This proposed rule does not direct, provide for assistance or loan and mortgage insurance for, or otherwise govern or regulate, real property acquisition, disposition, leasing, rehabilitation, alteration, demolition, or new construction, or establish, revise, or provide for standards for construction or construction materials, manufactured housing, or occupancy. Accordingly, under 24 CFR 50.19(c)(1), this proposed rule is categorically excluded from environmental review under the National Environmental Policy Act of 1969. (42 U.S.C. 4321)
Regulatory Flexibility Act
The Secretary has reviewed this rule before publication and, by approving it, certifies, in accordance with the Regulatory Flexibility Act (5 U.S.C. 605(b)), that this rule would not have a significant economic impact on a substantial number of small entities. The proposed rule affirms and clarifies the authority of Ginnie Mae to guarantee a type of security it had not previously guaranteed and, as such, has no impact on entities in which the size of entities is a relevant consideration. Notwithstanding HUD's determination that this rule will not have a significant economic impact on a substantial number of small entities, HUD specifically invites comments regarding less burdensome alternatives to this rule that will meet HUD's program responsibilities.
Executive Order 13132, Federalism
Executive Order 13132 (entitled “Federalism”) prohibits, to the extent practicable and permitted by law, an agency from promulgating a regulation that has federalism implications and either imposes substantial direct compliance costs on state and local governments and is not required by statute, or preempts state law, unless the relevant requirements of section 6 of the executive order are met. This rule does not have federalism implications and does not impose substantial direct compliance costs on State and local governments or preempt state law within the meaning of the executive order.

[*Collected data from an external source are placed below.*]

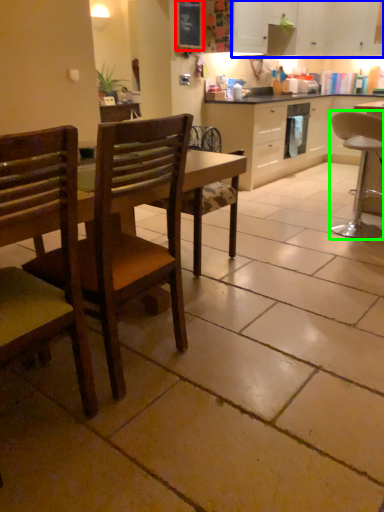 Question: Which is nearer to the bulletin board (highlighted by a red box)? cabinetry (highlighted by a blue box) or chair (highlighted by a green box).

Choices:
 (A) cabinetry
 (B) chair

Answer: (A) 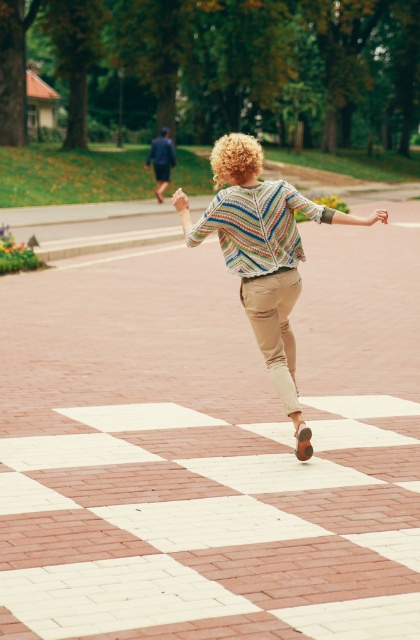 In the scene shown: Can you confirm if brick pavement at center is thinner than dark blue suit at upper left?

No.

Which is more to the left, brick pavement at center or dark blue suit at upper left?

dark blue suit at upper left is more to the left.

Where is `brick pavement at center`? This screenshot has width=420, height=640. brick pavement at center is located at coordinates (210, 448).

Based on the photo, which is more to the left, curly blonde hair at center or dark blue suit at upper left?

dark blue suit at upper left

Is the position of curly blonde hair at center more distant than that of dark blue suit at upper left?

No, curly blonde hair at center is closer to the viewer.

Does point (238, 160) come farther from viewer compared to point (160, 148)?

No, it is not.

The width and height of the screenshot is (420, 640). Identify the location of curly blonde hair at center. (236, 160).

Between brick pavement at center and multicolored knitted sweater at center, which one is positioned lower?

Positioned lower is brick pavement at center.

Can you confirm if brick pavement at center is shorter than multicolored knitted sweater at center?

In fact, brick pavement at center may be taller than multicolored knitted sweater at center.

What do you see at coordinates (210, 448) in the screenshot? I see `brick pavement at center` at bounding box center [210, 448].

Find the location of a particular element. This screenshot has width=420, height=640. brick pavement at center is located at coordinates (210, 448). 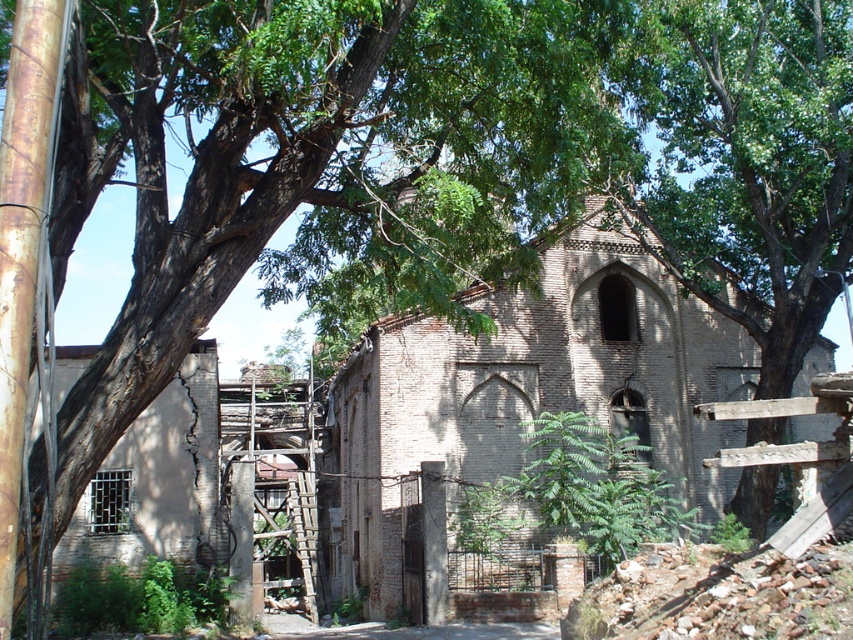 Question: Which point is farther to the camera?

Choices:
 (A) brown brick church at center
 (B) green leafy tree at center
 (C) rusty wooden ladder at center

Answer: (C)

Question: Does green leafy tree at center come in front of rusty wooden ladder at center?

Choices:
 (A) no
 (B) yes

Answer: (B)

Question: Is brown brick church at center smaller than rusty wooden ladder at center?

Choices:
 (A) no
 (B) yes

Answer: (A)

Question: Which point appears closest to the camera in this image?

Choices:
 (A) 573,349
 (B) 303,582
 (C) 819,195

Answer: (C)

Question: Is brown brick church at center further to camera compared to green leafy tree at center?

Choices:
 (A) yes
 (B) no

Answer: (A)

Question: Among these points, which one is nearest to the camera?

Choices:
 (A) (624, 212)
 (B) (456, 488)

Answer: (A) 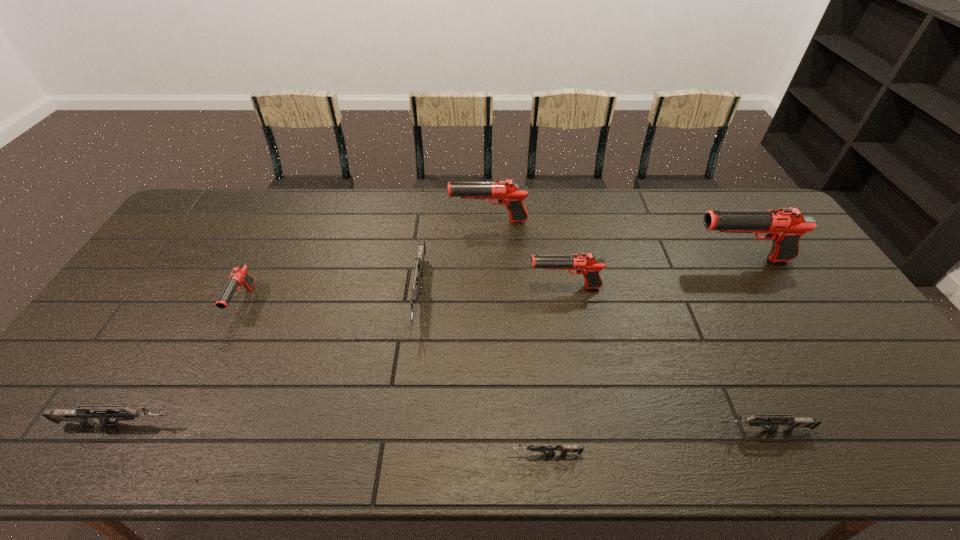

Executive Order 12866, Regulatory Planning and Review
OMB reviewed this rule under Executive Order 12866 (entitled “Regulatory Planning and Review”). OMB determined that this rule is a “significant regulatory action,” as defined in section 3(f) of the executive order (although not economically significant, as provided in section 3(f)(1) of the executive order). Any changes made to the rule subsequent to its submission to OMB are identified in the docket file, which is available for public inspection in the Regulations Division, Office of the General Counsel, Department of Housing and Urban Development, 451 Seventh Street, SW., Room 10276, Washington, DC 20410-0500.Start List of Subjects
List of Subjects in 24 CFR Part 320End List of Subjects
Accordingly, HUD proposes to amend 24 CFR part 320 to read as follows:Start Part
PART 320—GUARANTY OF MORTGAGE-BACKED SECURITIES
1. The authority citation for 24 CFR part 320 continues to read as follows:
(a) Definition. Excess Yield Securities are securities backed by the excess servicing income relating to mortgages underlying previously issued Ginnie Mae mortgage-backed securities.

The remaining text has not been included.